Residually Constructible Extensions

Let $T$ be an o-minimal theory expanding $\mathrm{RCF}$ and $T_\mathrm{convex}$ be the common theory of its models expanded by predicate for a non-trivial $T$-convex valuation ring.
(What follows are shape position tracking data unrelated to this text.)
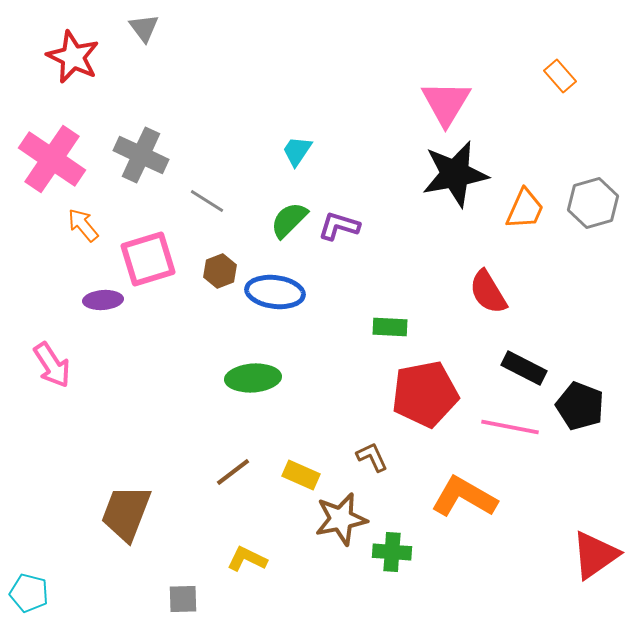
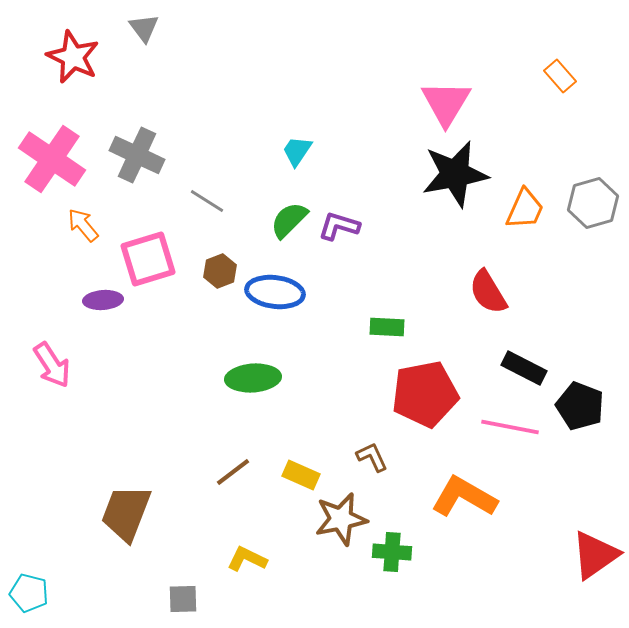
gray cross: moved 4 px left
green rectangle: moved 3 px left
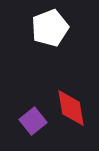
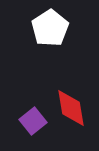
white pentagon: rotated 12 degrees counterclockwise
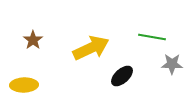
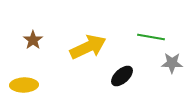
green line: moved 1 px left
yellow arrow: moved 3 px left, 1 px up
gray star: moved 1 px up
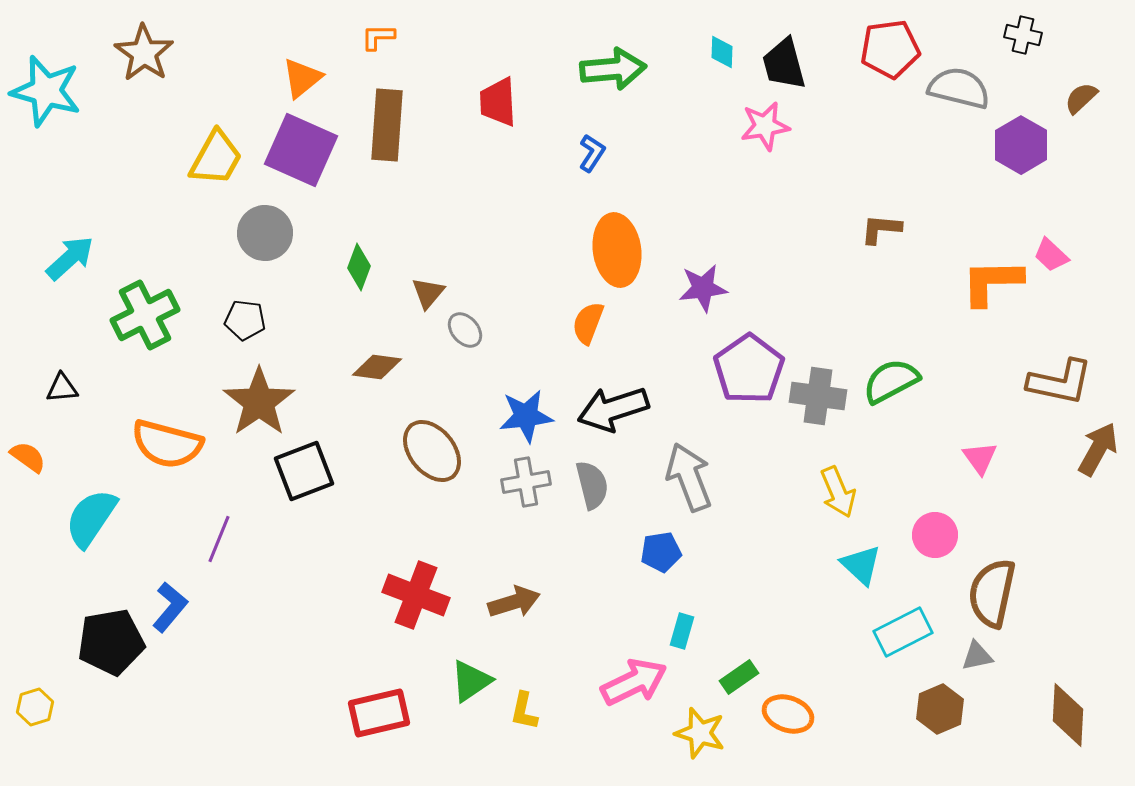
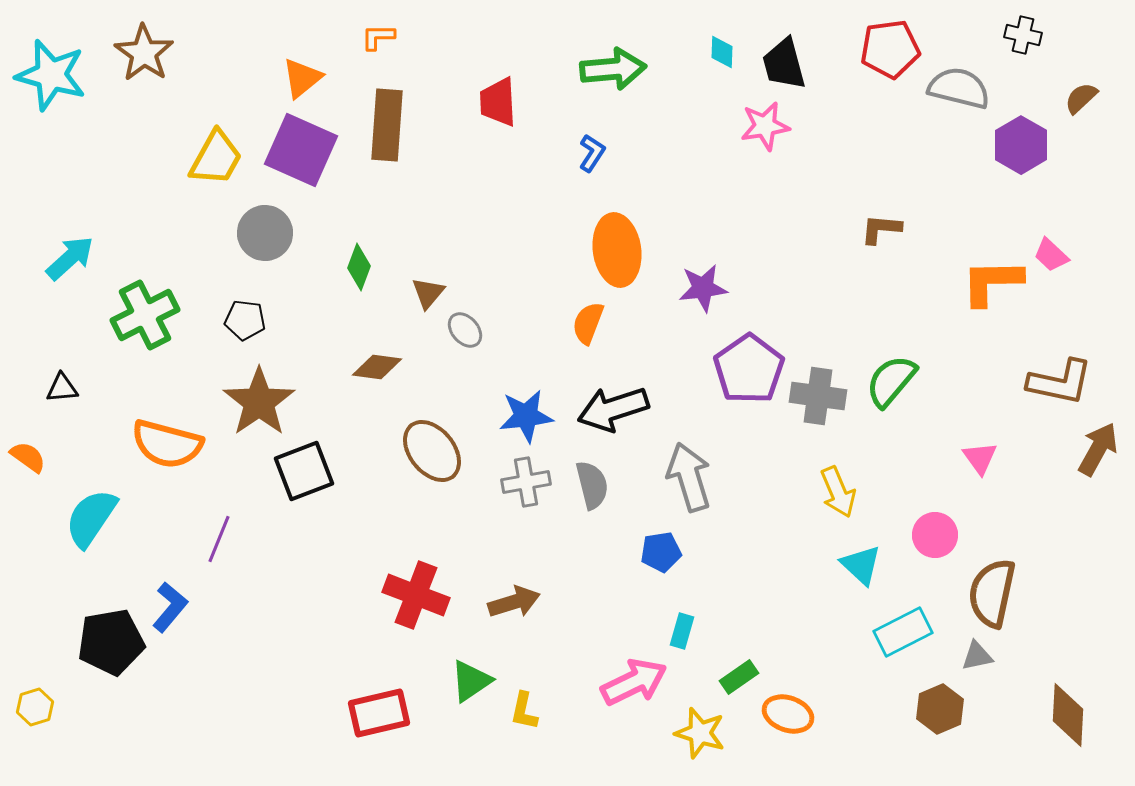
cyan star at (46, 91): moved 5 px right, 16 px up
green semicircle at (891, 381): rotated 22 degrees counterclockwise
gray arrow at (689, 477): rotated 4 degrees clockwise
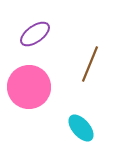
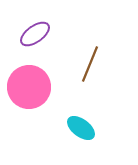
cyan ellipse: rotated 12 degrees counterclockwise
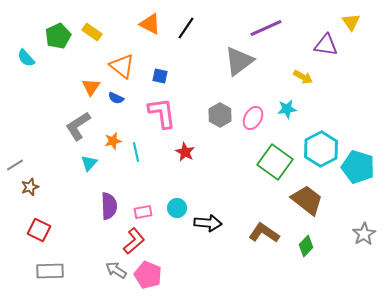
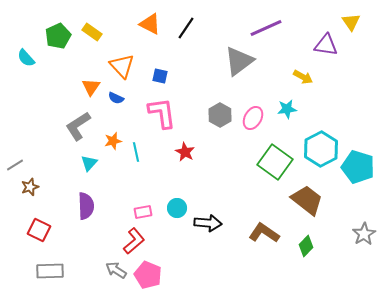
orange triangle at (122, 66): rotated 8 degrees clockwise
purple semicircle at (109, 206): moved 23 px left
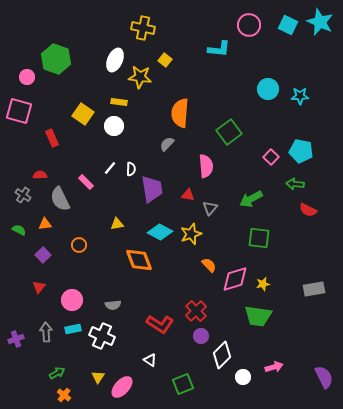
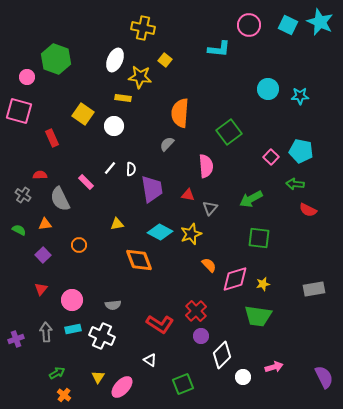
yellow rectangle at (119, 102): moved 4 px right, 4 px up
red triangle at (39, 287): moved 2 px right, 2 px down
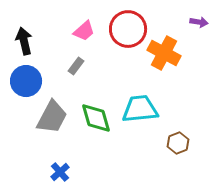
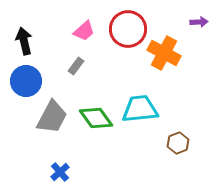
purple arrow: rotated 12 degrees counterclockwise
green diamond: rotated 20 degrees counterclockwise
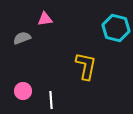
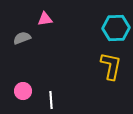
cyan hexagon: rotated 16 degrees counterclockwise
yellow L-shape: moved 25 px right
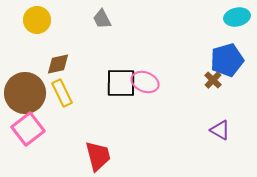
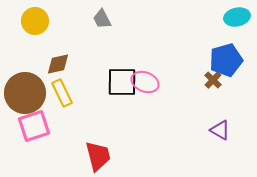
yellow circle: moved 2 px left, 1 px down
blue pentagon: moved 1 px left
black square: moved 1 px right, 1 px up
pink square: moved 6 px right, 3 px up; rotated 20 degrees clockwise
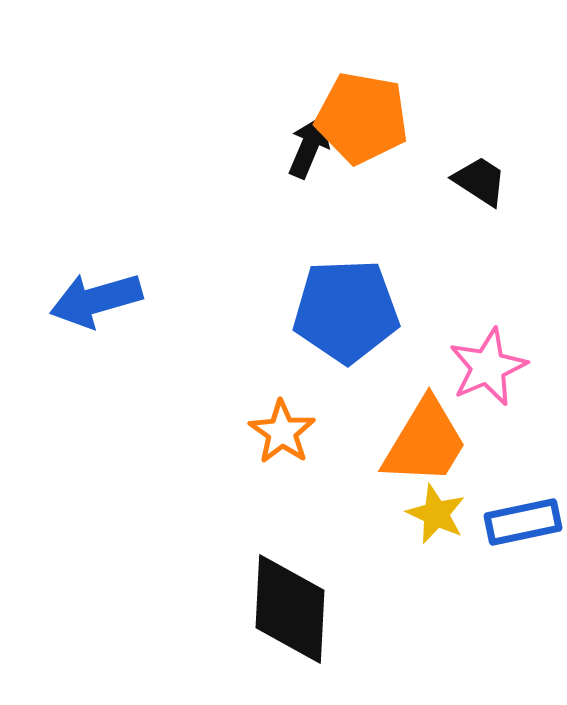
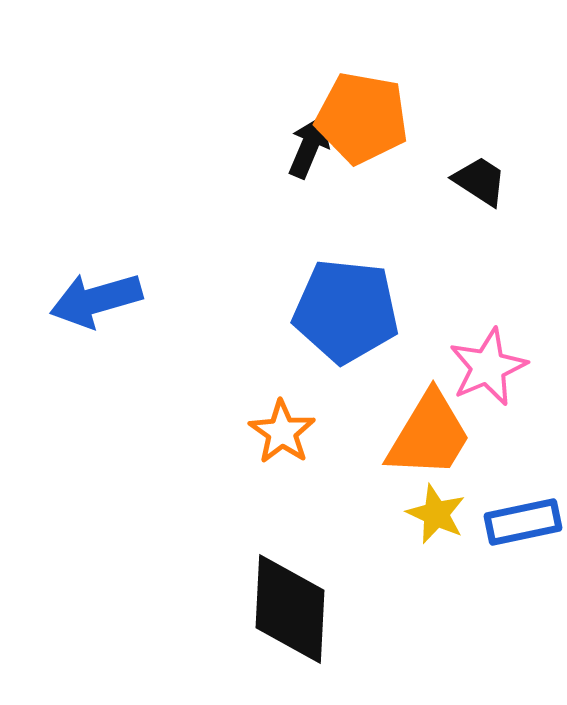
blue pentagon: rotated 8 degrees clockwise
orange trapezoid: moved 4 px right, 7 px up
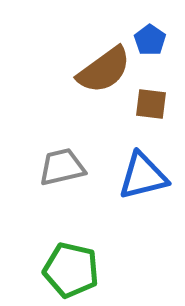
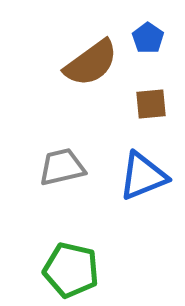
blue pentagon: moved 2 px left, 2 px up
brown semicircle: moved 13 px left, 7 px up
brown square: rotated 12 degrees counterclockwise
blue triangle: rotated 8 degrees counterclockwise
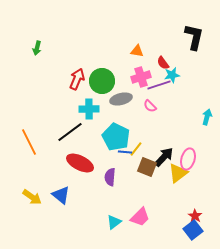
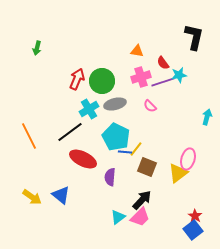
cyan star: moved 7 px right
purple line: moved 4 px right, 3 px up
gray ellipse: moved 6 px left, 5 px down
cyan cross: rotated 30 degrees counterclockwise
orange line: moved 6 px up
black arrow: moved 22 px left, 43 px down
red ellipse: moved 3 px right, 4 px up
cyan triangle: moved 4 px right, 5 px up
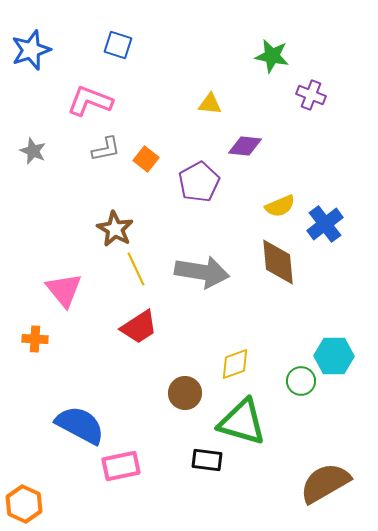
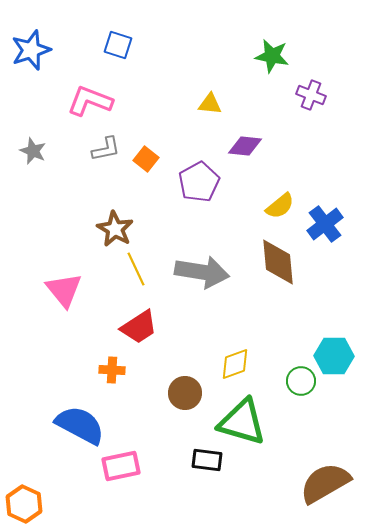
yellow semicircle: rotated 16 degrees counterclockwise
orange cross: moved 77 px right, 31 px down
We call an elementary extension $(\mathbb{E}, \mathcal{O}) \prec (\mathbb{E}_*, \mathcal{O}_*) \models T_{\mathrm{convex}}$ $\textit{res-constructible}$ if there is a tuple $\overline{s}$ in $\mathcal{O}_*$ such that $\mathbb{E}_* = \mathrm{dcl}(\mathbb{E},\overline{s})$, and the projection $\mathbf{res}(\overline{s})$ of $\overline{s}$ in the residue field sort is $\mathrm{dcl}$-independent over the residue field $\mathbf{res}(\mathbb{E}, \mathcal{O})$ of $(\mathbb{E}, \mathcal{O})$. We study factorization properties of res-constructible extensions. Our main result is that a res-constructible extension $(\mathbb{E}, \mathcal{O}) \prec (\mathbb{E}_*, \mathcal{O}_*)$ has the property that all $(\mathbb{E}_1, \mathcal{O}_1)$ with $(\mathbb{E}, \mathcal{O}) \prec (\mathbb{E}_1, \mathcal{O}_1) \prec (\mathbb{E}_*, \mathcal{O}_*)$ are res-constructible over $(\mathbb{E}, \mathcal{O})$, if and only if $\mathbb{E}_*$ has countable $\mathrm{dcl}$-dimension over $\mathbb{E}$ or the value group $\mathbf{val}(\mathbb{E}_*, \mathcal{O}_*)$ is $\textit{short}$ (i.e. contains no uncountable well-ordered subset). This analysis entails complete answers to [11, Problem 5.12].